=== RAW DATA ===
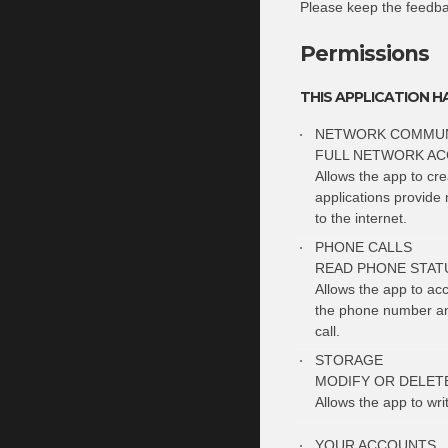
Please keep the feedb
Permissions
THIS APPLICATION H
NETWORK COMMUN
FULL NETWORK AC
Allows the app to cr
applications provide 
to the internet.
PHONE CALLS
READ PHONE STATU
Allows the app to ac
the phone number and
call.
STORAGE
MODIFY OR DELET
Allows the app to wri
YOUR ACCOUNTS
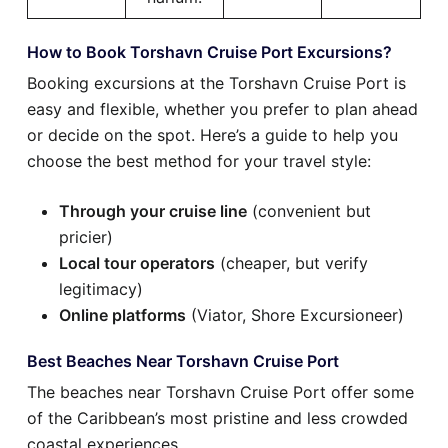
How to Book Torshavn Cruise Port Excursions?
Booking excursions at the Torshavn Cruise Port is
easy and flexible, whether you prefer to plan ahead
or decide on the spot. Here’s a guide to help you
choose the best method for your travel style:
Through your cruise line
(convenient but
pricier)
Local tour operators
(cheaper, but verify
legitimacy)
Online platforms
(Viator, Shore Excursioneer)
Best Beaches Near Torshavn Cruise Port
The beaches near Torshavn Cruise Port offer some
of the Caribbean’s most pristine and less crowded
coastal experiences.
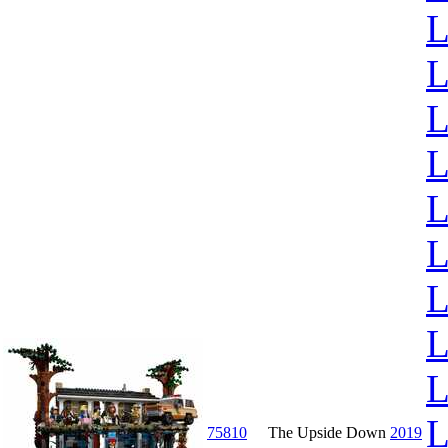
L
L
L
L
L
L
L
L
L
L
75810
The Upside Down
2019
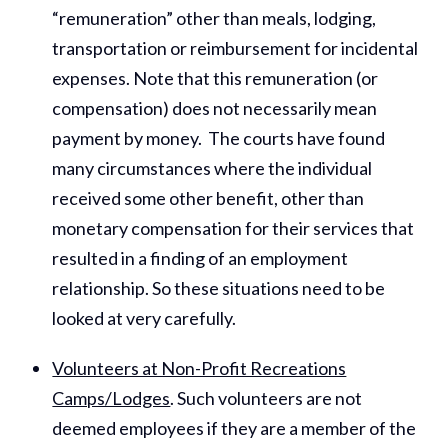
“remuneration” other than meals, lodging,
transportation or reimbursement for incidental
expenses. Note that this remuneration (or
compensation) does not necessarily mean
payment by money. The courts have found
many circumstances where the individual
received some other benefit, other than
monetary compensation for their services that
resulted in a finding of an employment
relationship. So these situations need to be
looked at very carefully.
Volunteers at Non-Profit Recreations
Camps/Lodges
. Such volunteers are not
deemed employees if they are a member of the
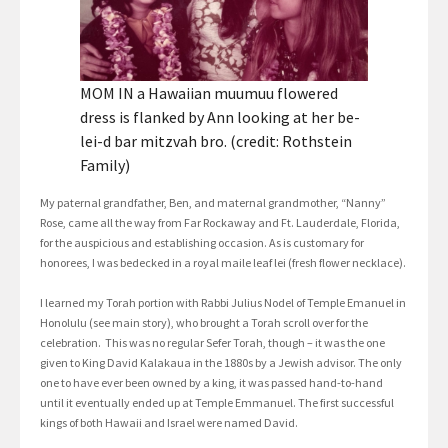
MOM IN a Hawaiian muumuu flowered
dress is flanked by Ann looking at her be-
lei-d bar mitzvah bro. (credit: Rothstein
Family)
My paternal grandfather, Ben, and maternal grandmother, “Nanny”
Rose, came all the way from Far Rockaway and Ft. Lauderdale, Florida,
for the auspicious and establishing occasion. As is customary for
honorees, I was bedecked in a royal maile leaf lei (fresh flower necklace).
I learned my Torah portion with Rabbi Julius Nodel of Temple Emanuel in
Honolulu (see main story), who brought a Torah scroll over for the
celebration. This was no regular Sefer Torah, though – it was the one
given to King David Kalakaua in the 1880s by a Jewish advisor. The only
one to have ever been owned by a king, it was passed hand-to-hand
until it eventually ended up at Temple Emmanuel. The first successful
kings of both Hawaii and Israel were named David.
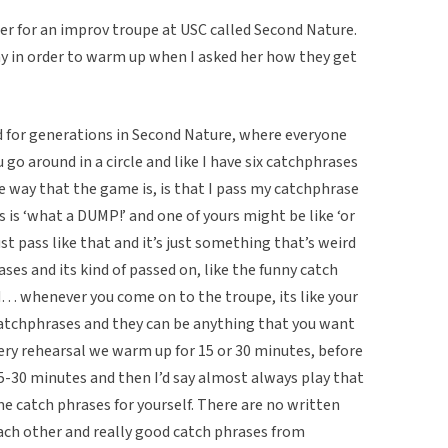
er for an improv troupe at USC called Second Nature.
y in order to warm up when I asked her how they get
d for generations in Second Nature, where everyone
go around in a circle and like I have six catchphrases
e way that the game is, is that I pass my catchphrase
s is ‘what a DUMP!’ and one of yours might be like ‘or
st pass like that and it’s just something that’s weird
ses and its kind of passed on, like the funny catch
 whenever you come on to the troupe, its like your
 catchphrases and they can be anything that you want
ery rehearsal we warm up for 15 or 30 minutes, before
-30 minutes and then I’d say almost always play that
e catch phrases for yourself. There are no written
each other and really good catch phrases from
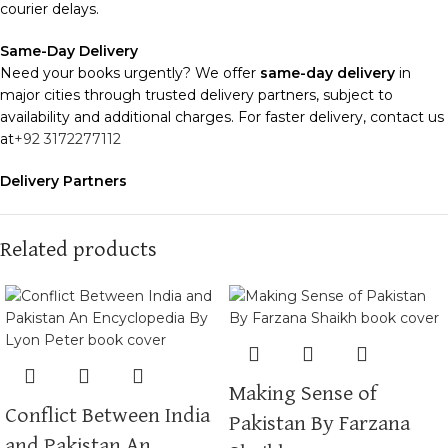
courier delays.
Same-Day Delivery
Need your books urgently? We offer
same-day delivery
in
major cities through trusted delivery partners, subject to
availability and additional charges. For faster delivery, contact us
at
+92 3172277112
Delivery Partners
We use
Pakistan Post
,
M&P
, and
Trax
for reliable and timely
deliveries. Additional partners will be introduced soon to
enhance our service.
Related products
Packaging
We use high-quality, durable materials to ensure your books
arrive in perfect condition. Our eco-friendly packaging balances
robust protection with sustainability, handling various book sizes
and types with care.
Making Sense of
Conflict Between India
Cash on Delivery (COD)
is available nationwide. Orders are
Pakistan By Farzana
typically dispatched within
2-3 business days
.
and Pakistan An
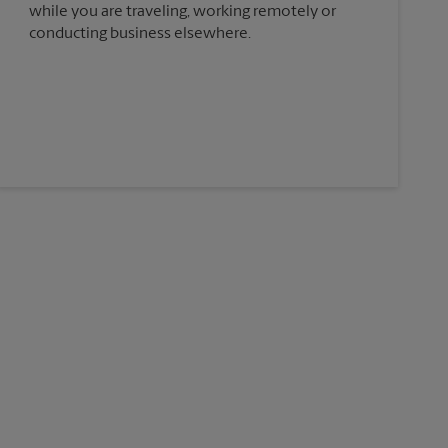
while you are traveling, working remotely or
conducting business elsewhere.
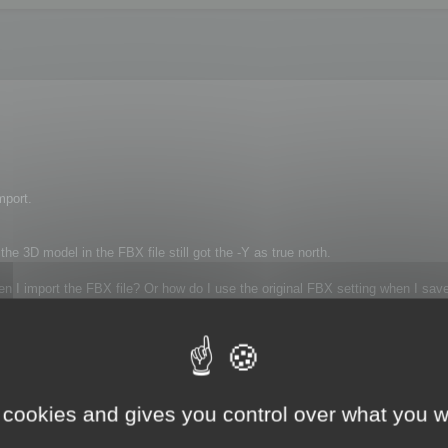
mport.
 3D model in the FBX file still got the -Y as true north.
en I import the FBX file? Or how do I use the original FBX setting when I save
 cookies and gives you control over what you w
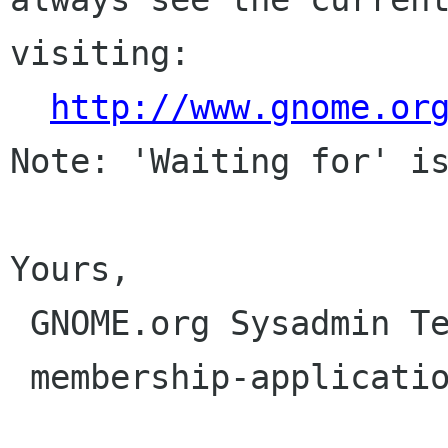
visiting:

http://www.gnome.or
Note: 'Waiting for' is
Yours,

 GNOME.org Sysadmin Team

 membership-applications gnome org
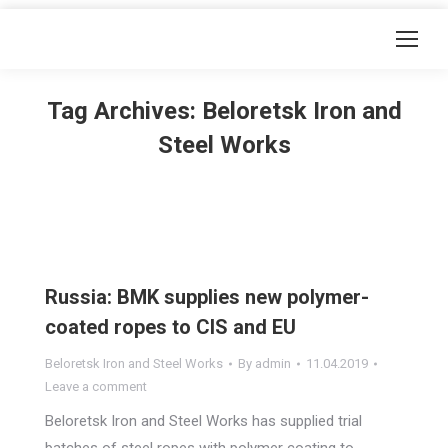
Tag Archives:
Beloretsk Iron and
Steel Works
Russia: BMK supplies new polymer-
coated ropes to CIS and EU
Beloretsk Iron and Steel Works
By
admin
11.04.2019
Leave a comment
Beloretsk Iron and Steel Works has supplied trial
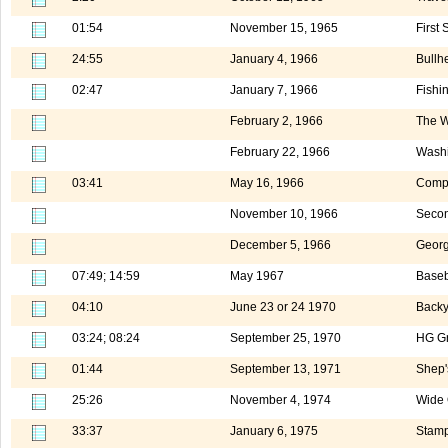
01:54
November 15, 1965
First
24:55
January 4, 1966
Bullh
02:47
January 7, 1966
Fishi
February 2, 1966
The W
February 22, 1966
Washi
03:41
May 16, 1966
Compu
November 10, 1966
Secon
December 5, 1966
Georg
07:49; 14:59
May 1967
Baseb
04:10
June 23 or 24 1970
Backy
03:24; 08:24
September 25, 1970
HG G
01:44
September 13, 1971
Shep'
25:26
November 4, 1974
Wide 
33:37
January 6, 1975
Stamp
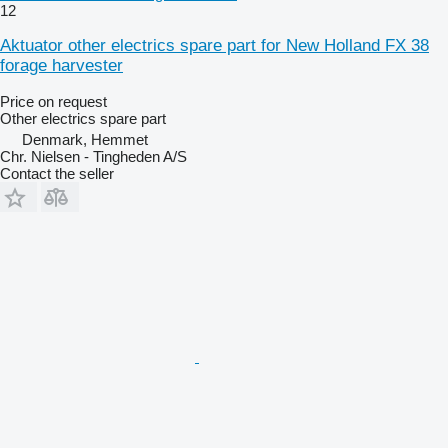
12
Aktuator other electrics spare part for New Holland FX 38
forage harvester
Price on request
Other electrics spare part
Denmark, Hemmet
Chr. Nielsen - Tingheden A/S
Contact the seller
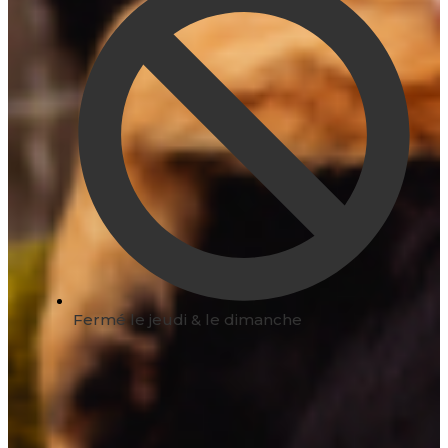
Fermé le jeudi & le dimanche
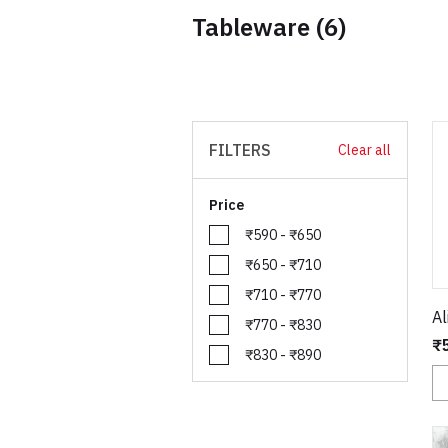
Tableware
(6)
FILTERS
Clear all
Price
₹590 - ₹650
₹650 - ₹710
₹710 - ₹770
Al
₹770 - ₹830
₹
₹830 - ₹890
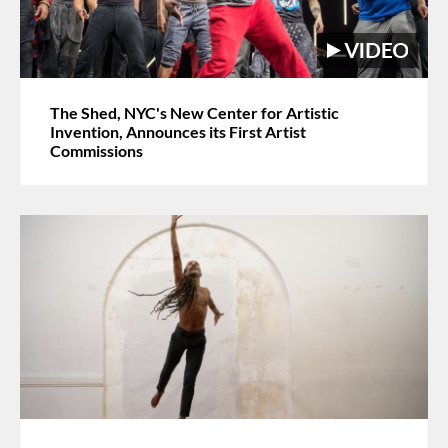
The Shed, NYC's New Center for Artistic
Invention, Announces its First Artist
Commissions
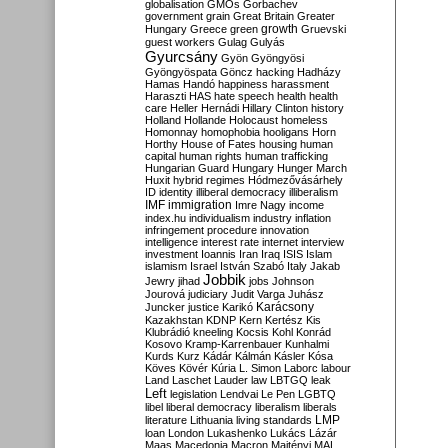
globalisation
GMOs
Gorbachev
government
grain
Great Britain
Greater
growth
Hungary
Greece
green
Gruevski
guest workers
Gulag
Gulyás
Gyurcsány
Gyön
Gyöngyösi
Gyöngyöspata
Göncz
hacking
Hadházy
Hamas
Handó
happiness
harassment
Haraszti
HAS
hate speech
health
health
care
Heller
Hernádi
Hillary Clinton
history
Holland
Hollande
Holocaust
homeless
Homonnay
homophobia
hooligans
Horn
Horthy
House of Fates
housing
human
capital
human rights
human trafficking
Hungarian Guard
Hungary
Hunger March
Huxit
hybrid regimes
Hódmezővásárhely
ID
identity
illiberal democracy
illiberalism
IMF
immigration
Imre Nagy
income
index.hu
individualism
industry
inflation
infringement procedure
innovation
intelligence
interest rate
internet
interview
investment
Ioannis
Iran
Iraq
ISIS
Islam
islamism
Israel
István Szabó
Italy
Jakab
Jobbik
Jewry
jihad
jobs
Johnson
Jourová
judiciary
Judit Varga
Juhász
Karácsony
Juncker
justice
Karikó
Kazakhstan
KDNP
Kern
Kertész
Kis
Klubrádió
kneeling
Kocsis
Kohl
Konrád
Kosovo
Kramp-Karrenbauer
Kunhalmi
Kurds
Kurz
Kádár
Kálmán
Kásler
Kósa
Köves
Kövér
Kúria
L. Simon
Laborc
labour
Land
Laschet
Lauder
law
LBTGQ
leak
Left
legislation
Lendvai
Le Pen
LGBTQ
libel
liberal democracy
liberalism
liberals
LMP
literature
Lithuania
living standards
loan
London
Lukashenko
Lukács
Lázár
Maas
Macedonia
Macron
Majtényi
MAL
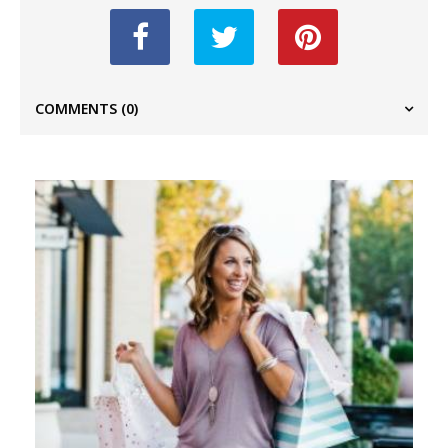
COMMENTS
(0)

=== EXERCISE DIRECTIONS ===
The entries are to be written out again exactly, though without any images.

=== WRITTEN SOLUTION ===
Please keep the feedb
Permissions
THIS APPLICATION H
NETWORK COMMUN
FULL NETWORK AC
Allows the app to cr
applications provide 
to the internet.
PHONE CALLS
READ PHONE STATU
Allows the app to ac
the phone number and
call.
STORAGE
MODIFY OR DELET
Allows the app to wri
YOUR ACCOUNTS
How to Book Torshavn Cruise Port Excursions?
Booking excursions at the Torshavn Cruise Port is
easy and flexible, whether you prefer to plan ahead
or decide on the spot. Here’s a guide to help you
choose the best method for your travel style:
Through your cruise line
(convenient but
pricier)
Local tour operators
(cheaper, but verify
legitimacy)
Online platforms
(Viator, Shore Excursioneer)
Best Beaches Near Torshavn Cruise Port
The beaches near Torshavn Cruise Port offer some
of the Caribbean’s most pristine and less crowded
coastal experiences.
L
L
L
L
L
L
L
L
L
L
75810
The Upside Down
2019
“remuneration” other than meals, lodging,
transportation or reimbursement for incidental
expenses. Note that this remuneration (or
compensation) does not necessarily mean
payment by money. The courts have found
many circumstances where the individual
received some other benefit, other than
monetary compensation for their services that
resulted in a finding of an employment
relationship. So these situations need to be
looked at very carefully.
Volunteers at Non-Profit Recreations
Camps/Lodges
. Such volunteers are not
deemed employees if they are a member of the
MOM IN a Hawaiian muumuu flowered
dress is flanked by Ann looking at her be-
lei-d bar mitzvah bro. (credit: Rothstein
Family)
My paternal grandfather, Ben, and maternal grandmother, “Nanny”
Rose, came all the way from Far Rockaway and Ft. Lauderdale, Florida,
for the auspicious and establishing occasion. As is customary for
honorees, I was bedecked in a royal maile leaf lei (fresh flower necklace).
I learned my Torah portion with Rabbi Julius Nodel of Temple Emanuel in
Honolulu (see main story), who brought a Torah scroll over for the
celebration. This was no regular Sefer Torah, though – it was the one
given to King David Kalakaua in the 1880s by a Jewish advisor. The only
one to have ever been owned by a king, it was passed hand-to-hand
until it eventually ended up at Temple Emmanuel. The first successful
kings of both Hawaii and Israel were named David.
er for an improv troupe at USC called Second Nature.
y in order to warm up when I asked her how they get
d for generations in Second Nature, where everyone
go around in a circle and like I have six catchphrases
e way that the game is, is that I pass my catchphrase
s is ‘what a DUMP!’ and one of yours might be like ‘or
st pass like that and it’s just something that’s weird
ses and its kind of passed on, like the funny catch
 whenever you come on to the troupe, its like your
 catchphrases and they can be anything that you want
ery rehearsal we warm up for 15 or 30 minutes, before
-30 minutes and then I’d say almost always play that
e catch phrases for yourself. There are no written
each other and really good catch phrases from
courier delays.
Same-Day Delivery
Need your books urgently? We offer
same-day delivery
in
major cities through trusted delivery partners, subject to
availability and additional charges. For faster delivery, contact us
at
+92 3172277112
Delivery Partners
We use
Pakistan Post
,
M&P
, and
Trax
for reliable and timely
deliveries. Additional partners will be introduced soon to
enhance our service.
Related products
Packaging
We use high-quality, durable materials to ensure your books
arrive in perfect condition. Our eco-friendly packaging balances
robust protection with sustainability, handling various book sizes
and types with care.
Making Sense of
Conflict Between India
Cash on Delivery (COD)
is available nationwide. Orders are
Pakistan By Farzana
typically dispatched within
2-3 business days
.
and Pakistan An
while you are traveling, working remotely or
conducting business elsewhere.
mport.
 3D model in the FBX file still got the -Y as true north.
en I import the FBX file? Or how do I use the original FBX setting when I save
 cookies and gives you control over what you w
visiting:

http://www.gnome.or
Note: 'Waiting for' is
Yours,

 GNOME.org Sysadmin Team

 membership-applications gnome org
Tag Archives:
Beloretsk Iron and
Steel Works
Russia: BMK supplies new polymer-
coated ropes to CIS and EU
Beloretsk Iron and Steel Works
By
admin
11.04.2019
Leave a comment
Beloretsk Iron and Steel Works has supplied trial
01:54
November 15, 1965
First
24:55
January 4, 1966
Bullh
02:47
January 7, 1966
Fishi
February 2, 1966
The W
February 22, 1966
Washi
03:41
May 16, 1966
Compu
November 10, 1966
Secon
December 5, 1966
Georg
07:49; 14:59
May 1967
Baseb
04:10
June 23 or 24 1970
Backy
03:24; 08:24
September 25, 1970
HG G
01:44
September 13, 1971
Shep'
25:26
November 4, 1974
Wide 
33:37
January 6, 1975
Stamp
12
Aktuator other electrics spare part for New Holland FX 38
forage harvester
Price on request
Other electrics spare part
Denmark, Hemmet
Chr. Nielsen - Tingheden A/S
Contact the seller
Fermé le jeudi & le dimanche
Tableware
(6)
FILTERS
Clear all
Price
₹590 - ₹650
₹650 - ₹710
₹710 - ₹770
Al
₹770 - ₹830
₹
₹830 - ₹890
The Shed, NYC's New Center for Artistic
Invention, Announces its First Artist
Commissions
globalisation
GMOs
Gorbachev
government
grain
Great Britain
Greater
growth
Hungary
Greece
green
Gruevski
guest workers
Gulag
Gulyás
Gyurcsány
Gyön
Gyöngyösi
Gyöngyöspata
Göncz
hacking
Hadházy
Hamas
Handó
happiness
harassment
Haraszti
HAS
hate speech
health
health
care
Heller
Hernádi
Hillary Clinton
history
Holland
Hollande
Holocaust
homeless
Homonnay
homophobia
hooligans
Horn
Horthy
House of Fates
housing
human
capital
human rights
human trafficking
Hungarian Guard
Hungary
Hunger March
Huxit
hybrid regimes
Hódmezővásárhely
ID
identity
illiberal democracy
illiberalism
IMF
immigration
Imre Nagy
income
index.hu
individualism
industry
inflation
infringement procedure
innovation
intelligence
interest rate
internet
interview
investment
Ioannis
Iran
Iraq
ISIS
Islam
islamism
Israel
István Szabó
Italy
Jakab
Jobbik
Jewry
jihad
jobs
Johnson
Jourová
judiciary
Judit Varga
Juhász
Karácsony
Juncker
justice
Karikó
Kazakhstan
KDNP
Kern
Kertész
Kis
Klubrádió
kneeling
Kocsis
Kohl
Konrád
Kosovo
Kramp-Karrenbauer
Kunhalmi
Kurds
Kurz
Kádár
Kálmán
Kásler
Kósa
Köves
Kövér
Kúria
L. Simon
Laborc
labour
Land
Laschet
Lauder
law
LBTGQ
leak
Left
legislation
Lendvai
Le Pen
LGBTQ
libel
liberal democracy
liberalism
liberals
LMP
literature
Lithuania
living standards
loan
London
Lukashenko
Lukács
Lázár
Maas
Macedonia
Macron
Majtényi
MAL
COMMENTS
(0)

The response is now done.